▶ _WHAT THE TASK REQUIRES_: Find the line with "Trail running" in the records below. Copy it and every line after it, up to and including the line with "Nuestro Salón de la Plaza Trinidad, es".

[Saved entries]

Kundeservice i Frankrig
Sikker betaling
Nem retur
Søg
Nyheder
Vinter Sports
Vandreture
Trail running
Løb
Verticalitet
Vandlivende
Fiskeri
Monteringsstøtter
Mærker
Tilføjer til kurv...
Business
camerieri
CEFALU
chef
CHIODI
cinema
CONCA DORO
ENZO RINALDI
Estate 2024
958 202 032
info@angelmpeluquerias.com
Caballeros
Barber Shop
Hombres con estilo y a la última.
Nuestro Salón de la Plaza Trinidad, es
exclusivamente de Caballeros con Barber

* * *

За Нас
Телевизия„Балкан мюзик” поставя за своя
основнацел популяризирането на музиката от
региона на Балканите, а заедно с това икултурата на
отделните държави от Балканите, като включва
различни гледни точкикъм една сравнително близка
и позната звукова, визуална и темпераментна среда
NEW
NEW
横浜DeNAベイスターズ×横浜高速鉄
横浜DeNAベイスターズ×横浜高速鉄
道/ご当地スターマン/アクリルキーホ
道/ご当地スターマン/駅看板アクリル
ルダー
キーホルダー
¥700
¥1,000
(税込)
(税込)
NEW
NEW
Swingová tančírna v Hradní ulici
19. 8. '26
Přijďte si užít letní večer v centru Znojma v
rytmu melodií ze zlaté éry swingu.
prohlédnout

--

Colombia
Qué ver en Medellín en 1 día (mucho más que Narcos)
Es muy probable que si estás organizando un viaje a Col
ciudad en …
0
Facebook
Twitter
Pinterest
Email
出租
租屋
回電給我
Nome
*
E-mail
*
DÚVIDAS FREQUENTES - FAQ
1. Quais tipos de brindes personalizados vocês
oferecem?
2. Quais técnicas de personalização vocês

▶ _OUTPUT BELOW_:
Trail running
Løb
Verticalitet
Vandlivende
Fiskeri
Monteringsstøtter
Mærker
Tilføjer til kurv...
Business
camerieri
CEFALU
chef
CHIODI
cinema
CONCA DORO
ENZO RINALDI
Estate 2024
958 202 032
info@angelmpeluquerias.com
Caballeros
Barber Shop
Hombres con estilo y a la última.
Nuestro Salón de la Plaza Trinidad, es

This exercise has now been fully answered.